Directions: The output should be every line below that includes the word "вакцини".

Entries shown:
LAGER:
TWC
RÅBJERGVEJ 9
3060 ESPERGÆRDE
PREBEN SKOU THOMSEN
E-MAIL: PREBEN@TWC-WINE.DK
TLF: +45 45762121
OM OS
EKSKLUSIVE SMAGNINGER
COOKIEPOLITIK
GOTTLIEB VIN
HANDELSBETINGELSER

==

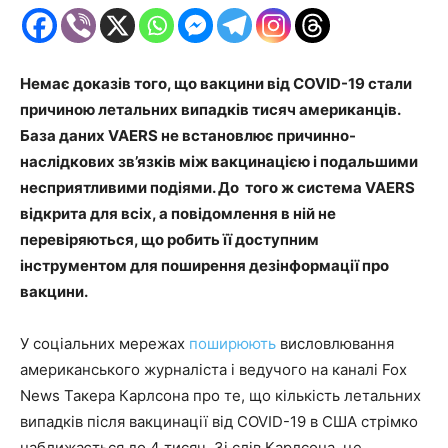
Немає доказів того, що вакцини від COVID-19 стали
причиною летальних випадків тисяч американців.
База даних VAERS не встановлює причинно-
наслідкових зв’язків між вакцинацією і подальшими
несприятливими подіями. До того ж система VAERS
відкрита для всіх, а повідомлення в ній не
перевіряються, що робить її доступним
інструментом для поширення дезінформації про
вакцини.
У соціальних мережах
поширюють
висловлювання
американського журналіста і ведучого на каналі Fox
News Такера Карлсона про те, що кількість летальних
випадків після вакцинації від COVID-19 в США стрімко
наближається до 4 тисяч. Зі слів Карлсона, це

==

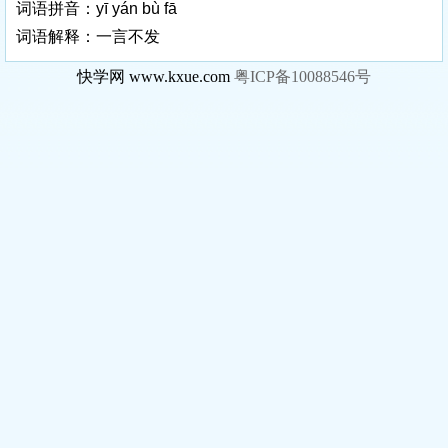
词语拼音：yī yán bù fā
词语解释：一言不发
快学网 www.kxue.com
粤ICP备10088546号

Output below:
Немає доказів того, що вакцини від COVID-19 стали
вакцини.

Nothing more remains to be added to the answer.